<<<<
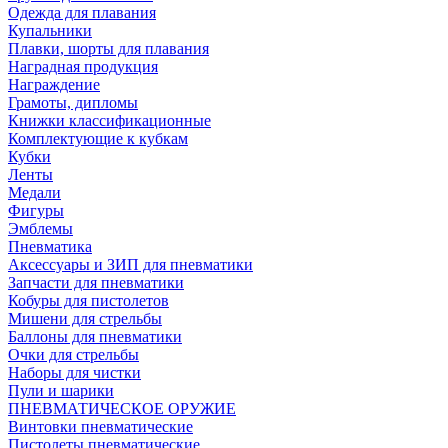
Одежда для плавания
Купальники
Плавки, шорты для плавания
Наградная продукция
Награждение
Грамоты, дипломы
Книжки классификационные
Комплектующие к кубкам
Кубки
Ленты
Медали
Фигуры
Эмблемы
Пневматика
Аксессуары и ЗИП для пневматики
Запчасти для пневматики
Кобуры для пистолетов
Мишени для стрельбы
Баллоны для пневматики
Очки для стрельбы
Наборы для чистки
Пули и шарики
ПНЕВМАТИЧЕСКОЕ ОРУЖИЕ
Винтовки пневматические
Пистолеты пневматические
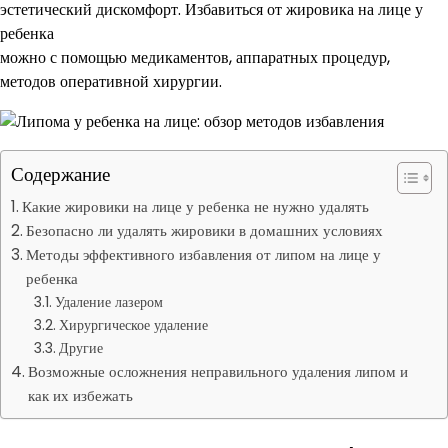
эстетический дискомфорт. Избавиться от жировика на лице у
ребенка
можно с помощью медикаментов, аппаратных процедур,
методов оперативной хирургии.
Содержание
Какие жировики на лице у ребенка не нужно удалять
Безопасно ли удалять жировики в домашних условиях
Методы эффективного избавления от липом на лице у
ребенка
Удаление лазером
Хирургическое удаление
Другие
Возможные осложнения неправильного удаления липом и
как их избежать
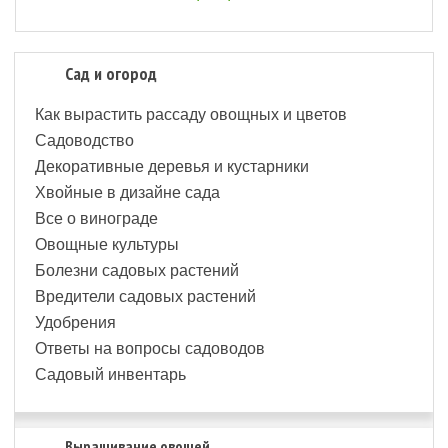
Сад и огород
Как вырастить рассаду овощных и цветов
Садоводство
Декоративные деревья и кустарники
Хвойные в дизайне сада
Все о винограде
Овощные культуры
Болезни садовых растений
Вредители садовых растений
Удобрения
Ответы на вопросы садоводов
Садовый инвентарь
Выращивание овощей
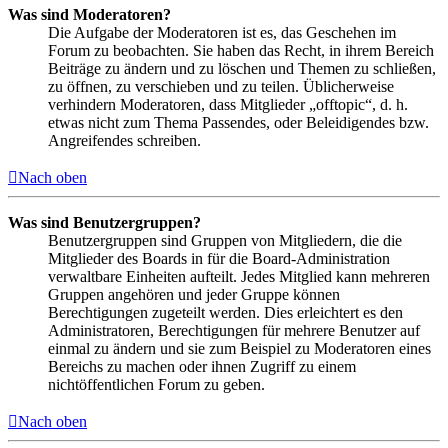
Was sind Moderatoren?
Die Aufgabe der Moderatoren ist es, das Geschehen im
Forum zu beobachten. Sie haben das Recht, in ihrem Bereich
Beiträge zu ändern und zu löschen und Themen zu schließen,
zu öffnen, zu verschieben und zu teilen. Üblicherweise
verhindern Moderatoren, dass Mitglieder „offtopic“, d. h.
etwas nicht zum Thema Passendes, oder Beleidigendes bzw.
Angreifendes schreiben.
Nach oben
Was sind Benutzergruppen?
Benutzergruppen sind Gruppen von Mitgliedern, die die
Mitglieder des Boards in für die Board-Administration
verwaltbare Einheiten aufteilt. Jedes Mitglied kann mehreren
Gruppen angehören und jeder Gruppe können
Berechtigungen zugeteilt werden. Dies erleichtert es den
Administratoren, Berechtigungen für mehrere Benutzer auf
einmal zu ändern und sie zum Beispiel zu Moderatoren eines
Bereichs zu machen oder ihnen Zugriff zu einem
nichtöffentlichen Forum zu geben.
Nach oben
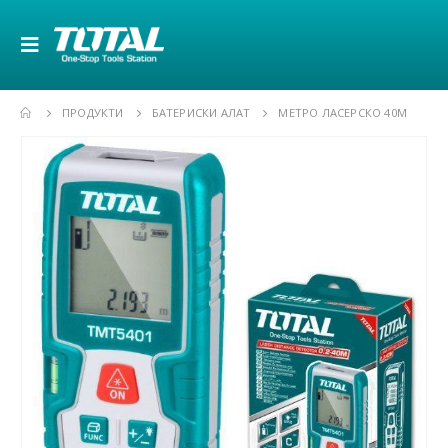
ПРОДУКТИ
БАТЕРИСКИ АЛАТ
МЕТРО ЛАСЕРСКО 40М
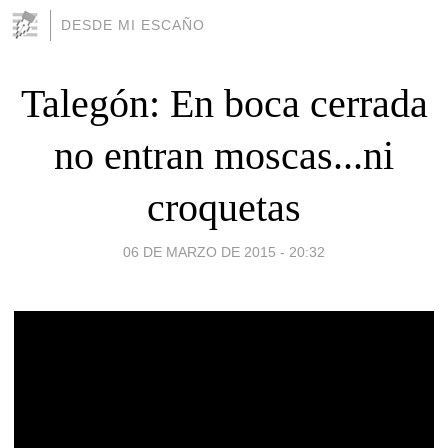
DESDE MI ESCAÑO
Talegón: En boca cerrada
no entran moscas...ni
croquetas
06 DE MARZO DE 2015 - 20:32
>>>>
### Goal of the exercise
Please state how many lines in the entries above include the word "sind", giving only the number.

### Result of the task
3